Six Reasons HSAs are a Great Benefit to Offer Employees

Because health savings accounts are tied to the ominously named “high-deductible health plan,” they sometimes get a bad rap. It doesn’t help that FSAs, which provide tax breaks and are typically available within any plan, and HSAs, which provide tax breaks and are only offered in combination with high-deductible plans, are often mixed up.

That’s really too bad, because HSAs offer a great many benefits to both employers and their employees.

They’re cutting-edge and great for millennials.
Many employers have moved to consumer-directed health plans to control premium costs while promoting smarter healthcare spending. According to the Kaiser Family Foundation, in 2018 a third of U.S.-based companies that provided health benefits offered high deductible health plans (HDHP). And enrollment in HSA-qualified plans has increased over the past five years, from 20% of covered workers in 2013 to 29% in 2018. With the adoption of the Affordable Care Act (ACA), many of our nation’s young adults are opting for higher deductible plans. These plans encourage employees to make informed decisions and spend wisely - which can lead to lower costs for the company.

They can be used for retirement.
Research shows half of millennials are worried about running out of money in retirement. And even though the percentage of Americans with HDHPs is nearly 50%, only half of those know their benefit package can be leveraged as a retirement tool. The lower premiums of an HDHP are suited to millennials’ budgets, and though deductibles are higher, millennials have comparatively lower usage of healthcare services than their elders. That can leave a lot of money left over. Since money in an HSA can be invested, HSAs are especially great for millennials who have many years for the investments to grow.

They’re affordable and portable.
What makes a high-deductible plan more attractive – to employer and employee alike – is the premium. HDHPs typically see a premium that’s much lower than preferred provider organization (PPO) plans. What’s more, when employees contribute to their HSAs pre-tax, the IRS doesn’t consider those contributions as wages. That means neither the employee nor the employer pays FICA taxes on them.

An HSA isn’t affected if an employee changes employers; his/her HSA follows him/her to the new employer. Once the money is deposited in the account, the money is the employee’s to save, use or invest. There is no expiration date, and the money can be passed on to beneficiaries upon death.

They increase engagement and control.
It’s true: HSAs make employees feel like they can control and manage their money the way they want to. Whether they’re using an HSA for a qualified medical expense or saving for retirement, they decide how and when to spend it. Offering an HSA gives employers a great opportunity to advise their employees on the best decisions for their wellness and financial well-being.

Many employees are familiar with flexible spending accounts (FSAs) and how they work, so it is important they understand the difference between an FSA and an HSA. Educating employees on the similarities and differences between an FSA and an HSA will help increase their awareness and engagement in utilizing the account.

They’re an IRA in Disguise
Employees can contribute to their HSA and accrue interest just as they would an IRA. The triple tax advantages of HSAs lead the pack for why HSAs are a great bet for investment dollars: Account contributions are pre-tax or tax-deductible, and all earnings, interest and investment returns are tax-free. So are distributions, if they’re for a qualified medical expense. This is a great way to encourage employees to be financially strategic and healthy in their decisions this enrollment season.

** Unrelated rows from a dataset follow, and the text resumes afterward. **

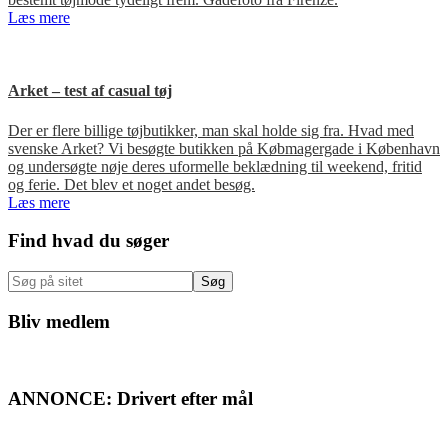
Læs mere
Arket – test af casual tøj
Der er flere billige tøjbutikker, man skal holde sig fra. Hvad med
svenske Arket? Vi besøgte butikken på Købmagergade i København
og undersøgte nøje deres uformelle beklædning til weekend, fritid
og ferie. Det blev et noget andet besøg.
Læs mere
Primær
Find hvad du søger
Sidebar
Søg
på
sitet
Bliv medlem
ANNONCE: Drivert efter mål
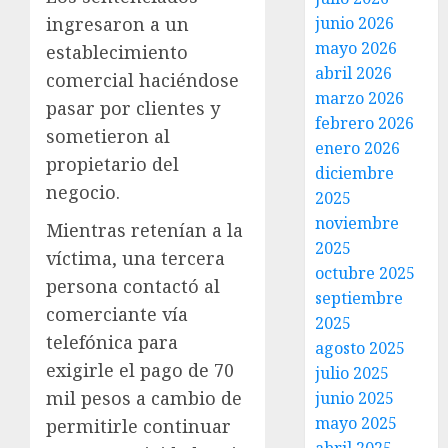
ingresaron a un
junio 2026
mayo 2026
establecimiento
abril 2026
comercial haciéndose
marzo 2026
pasar por clientes y
febrero 2026
sometieron al
enero 2026
propietario del
diciembre
negocio.
2025
noviembre
Mientras retenían a la
2025
víctima, una tercera
octubre 2025
persona contactó al
septiembre
comerciante vía
2025
telefónica para
agosto 2025
exigirle el pago de 70
julio 2025
mil pesos a cambio de
junio 2025
mayo 2025
permitirle continuar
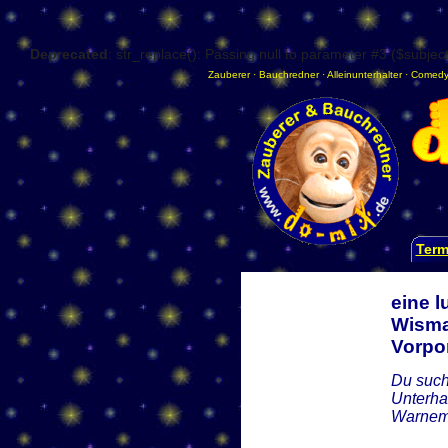
Deprecated
: str_replace(): Passing null to parameter #3 ($subject
Zauberer
·
Bauchredner
·
Alleinunterhalter
·
Comedy
Term
eine 
Wisma
Vorp
Du such
Unterha
Warnemü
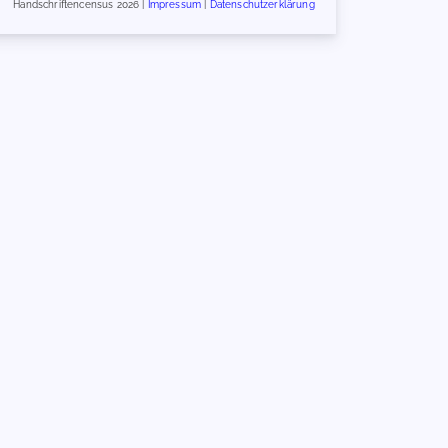
Handschriftencensus 2026 |
Impressum
|
Datenschutzerklärung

Funds from an existing IRA can even be rolled over into an HSA. This is a once-in-a-lifetime option, but one to possibly consider when looking at the tax advantages of an HSA. The overall goal is to ensure the HSA complements the employee’s existing portfolio, including their 401(k).

HSA-IRA Chart

They Drive Employee Retention
Lack of benefits is a major reason why employees leave jobs. And it takes more time and resources to attract a new employee than it does to retain a current one. That’s why it is more important now than ever to provide the best benefits possible to your existing employee base. Employer contributions to employee HSAs tend to increase their “stickiness” and decrease the chance that they will leave the company. Because HDHPs/HSAs can help your employees save money and invest for the future, they’re a great addition to any benefits package.